Line filter on the word "cultural": copy each matching line from the entries.

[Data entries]
════════════════════
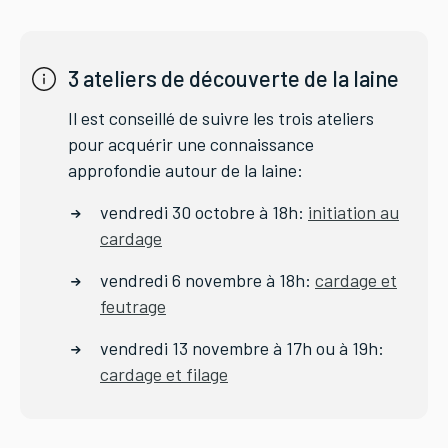
3 ateliers de découverte de la laine
Il est conseillé de suivre les trois ateliers
pour acquérir une connaissance
approfondie autour de la laine:
vendredi 30 octobre à 18h:
initiation au
cardage
vendredi 6 novembre à 18h:
cardage et
feutrage
vendredi 13 novembre à 17h ou à 19h:
cardage et filage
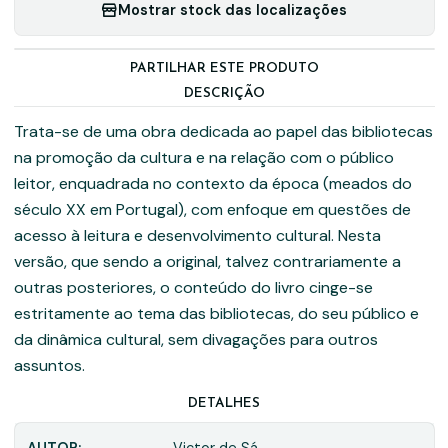
Mostrar stock das localizações
PARTILHAR ESTE PRODUTO
DESCRIÇÃO
Trata-se de uma obra dedicada ao papel das bibliotecas
na promoção da cultura e na relação com o público
leitor, enquadrada no contexto da época (meados do
século XX em Portugal), com enfoque em questões de
acesso à leitura e desenvolvimento cultural. Nesta
versão, que sendo a original, talvez contrariamente a
outras posteriores, o conteúdo do livro cinge-se
estritamente ao tema das bibliotecas, do seu público e
da dinâmica cultural, sem divagações para outros
assuntos.
DETALHES
AUTOR:
Victor de Sá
════════════════════
• RESULT OF THE TASK:
acesso à leitura e desenvolvimento cultural. Nesta
da dinâmica cultural, sem divagações para outros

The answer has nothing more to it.